A ladder emerging from a hole in a piece of paper

By Jyoti Madhusoodanan

The 2008 financial crisis upended the business world. But it also rocked the lives of average citizens. In its aftermath, crashing home prices and long-term unemployment led more than 1.5 million Americans to declare personal bankruptcy.

Bankruptcy has immediate, extreme impacts on a person’s creditworthiness, affecting their ability to receive a loan and the amount they can borrow. And beyond home or auto loans and credit cards, a poor credit report can also hinder activities unrelated to credit, such as the ability to rent an apartment. But does it also make it tougher for a person to find a job and recover from their personal financial crisis?

In a study forthcoming in the Journal of Finance, Yale SOM’s Paul Goldsmith-Pinkham, collaborated with Will Dobbie of the Harvard Kennedy School, Neale Mahoney of the University of Chicago, and Jae Song of the Social Security Administration to try to answer that question.


Read the study: “Bad Credit, No Problem? Credit and Labor Market Consequences of Bad Credit Reports”

Existing research hasn’t provided a clear “yes” or “no,” says Goldsmith-Pinkham, an assistant professor of finance. A study in Sweden found that bankruptcy did adversely affect job prospects, but the socioeconomic structure in that country is different from that of the United States, he points out.

Goldsmith-Pinkham wondered about the problem in the U.S context while working at the Federal Reserve Bank of New York. “There was certainly anecdotal evidence that people felt like this was a reason for their dismissal,” he says. “But there’s no clear empirical evidence that someone didn’t get a job simply because they had filed for bankruptcy before.”

Understanding the links between credit and the job market seemed to require a view into an alternate world—to examine the career trajectory of an individual with a bankruptcy flag on their credit report, and then somehow establish how it would have changed if that flag didn’t exist.
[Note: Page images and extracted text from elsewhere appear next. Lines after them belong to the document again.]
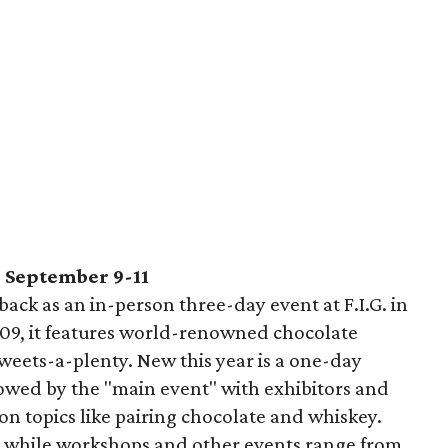
, September 9-11
 back as an in-person three-day event at F.I.G. in
9, it features world-renowned chocolate
weets-a-plenty. New this year is a one-day
lowed by the "main event" with exhibitors and
n topics like pairing chocolate and whiskey.
5, while workshops and other events range from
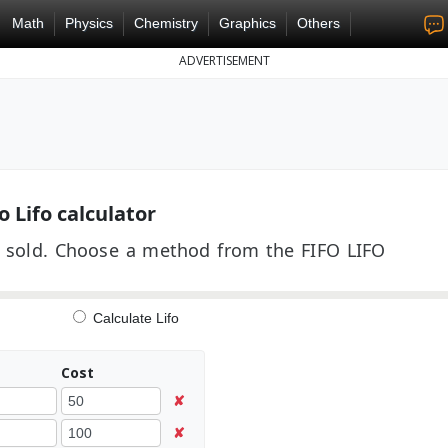
Math
Physics
Chemistry
Graphics
Others
ADVERTISEMENT
o Lifo calculator
its sold. Choose a method from the FIFO LIFO
Calculate Lifo
Cost
✘
✘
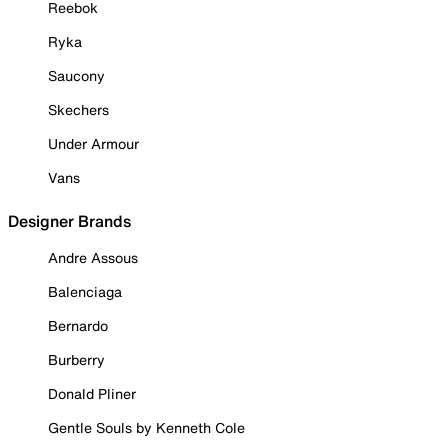
Reebok
Ryka
Saucony
Skechers
Under Armour
Vans
Designer Brands
Andre Assous
Balenciaga
Bernardo
Burberry
Donald Pliner
Gentle Souls by Kenneth Cole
But Goldsmith-Pinkham and his colleagues found a way to conduct this analysis with real-world data.

In the U.S., individuals can declare bankruptcy in at least two different ways, with different terms of repossession and repayment. Those who file under Chapter 7 must liquidate their property to pay off debts, and the bankruptcy flag remains on their credit report for 10 years. On the other hand, Chapter 13 filers, if they are able to complete a specified payment plan, can have the bankruptcy flag on their credit reports removed after seven years.

The researchers homed in on the three-year period when the flag had been removed for one group but not the other, and tracked credit and labor outcomes for both groups. The team gleaned records of employment and credit from two large databases: one from the Equifax Consumer Credit Panel (CCP), which includes the credit products an individual held, and another created by merging data on individual bankruptcy filings with tax records from the Social Security Administration to track individuals’ employment history. The team found millions of working-age adults who had completed the bankruptcy process, receiving what’s dubbed a “discharge,” in the two databases.

“In a lot of work on labor and discrimination, policymakers are forced to rely on self-reported measures from companies that can lead them astray. You really need this sort of careful experiment to understand the effects.”

The team found that once discharged, people found it easier to procure loans and credit cards. One year after their bankruptcy flags were removed, 4.6% more Chapter 13 filers had mortgages compared to those who were still under the Chapter 7 bankruptcy flag. Three years down the line, former Chapter 13 filers had higher credit card limits as well as greater amounts of debt.

And what did bankruptcy mean for job prospects? The researchers found that the presence or absence of a bankruptcy flag made little difference to an individual’s odds of employment. It also didn’t help to predict whether or not someone would stay at a job. “It was pretty striking that we didn’t see much effect at all,” Goldsmith-Pinkham says. “It’s provocative because there’s a rich economic literature about signaling—in this instance, the idea that a bad credit report sends some kind of signal about your quality. But that doesn’t seem to be the case here.”

In addition to easing the fears of bankruptcy filers about their job prospects, Goldsmith-Pinkham adds that even a “null result” may have implications for policymakers. In many instances, policymakers must rely on self-reported measures from firms to assess whether they discriminate against groups of workers, such as minorities or women. This study provides one example of how a careful look at the data makes it possible to identify whether hidden biases exist in employment decisions.

“In a lot of work on labor and discrimination, policymakers are forced to rely on self-reported measures from companies that can lead them astray,” Goldsmith-Pinkham says. “You really need this sort of careful experiment to understand the effects.”